« Honnis », l’éditorial de Maurice Ulrich dans l’Humanité de ce jour !
L’annonce,
samedi, par l'Autorité électorale algérienne, des noms des cinq candidats dont
le dossier a été validé pour l’élection présidentielle prévue – en principe –
le 12 décembre a toutes les allures d’une provocation. Elle survient au
lendemain d’une manifestation monstre, comme une véritable marée dans les rues
d’Alger au jour anniversaire, 65 ans après, du début de la lutte pour l’indépendance.

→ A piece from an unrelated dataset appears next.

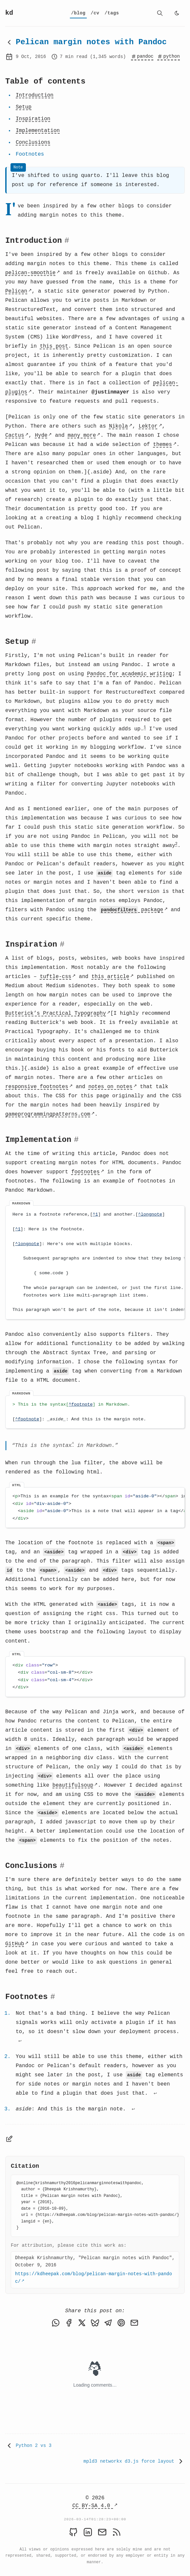 This screenshot has width=190, height=2576. What do you see at coordinates (168, 56) in the screenshot?
I see `python` at bounding box center [168, 56].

C’est à des centaines de milliers de voix que les manifestants ont fait vivre
cette date unique : l’Algérie veut son indépendance. Indépendance aujourd’hui,
oui, face à ce système qui a volé les espoirs de toute une nation au fil des
décennies. Les cinq candidats retenus ont tous, à des titres divers, été
associés au pouvoir de Bouteflika. Il était devenu une sinistre momie, eux sont
des dinosaures prêts à tout pour maintenir l’ordre ancien fait de corruption,
de soumission aux grands intérêts privés, de mépris de la démocratie, de
cynisme devant les souffrances populaires.
Trop
de printemps des peuples ont tourné court. Mais voici ce qui ressemble dans
quelques parties du monde, et particulièrement au Moyen-Orient en ces jours, à
un automne des pouvoirs honnis. Au Liban, la démission du premier ministre
Hariri, l’appel du président Aoun à la formation d’un nouveau gouvernement n’ont
rien réglé. En Irak, malgré une répression meurtrière qui aurait déjà fait plus
de 250 morts, les manifestants ne renoncent pas et demandent la fin d’un
régime, compromis avec l’administration américaine. Les écoles sont fermées,
comme de nombreux services publics en grève. Longtemps, ces pouvoirs ont tenu
leurs peuples en usant çà et là des rivalités confessionnelles, en les
attisant, an alimentant ailleurs la peur de l’islamisme radical tout en en
poussant les feux. En cet automne, c’est bien plutôt la vie chère, la santé, le
déni de démocratie qui semblent soulever les peuples contre des dirigeants dont
ils ne veulent plus. On pense à ces mots du prix Nobel Peter Handke : « Les
puissants d’aujourd’hui ont perdu leurs sortilèges. »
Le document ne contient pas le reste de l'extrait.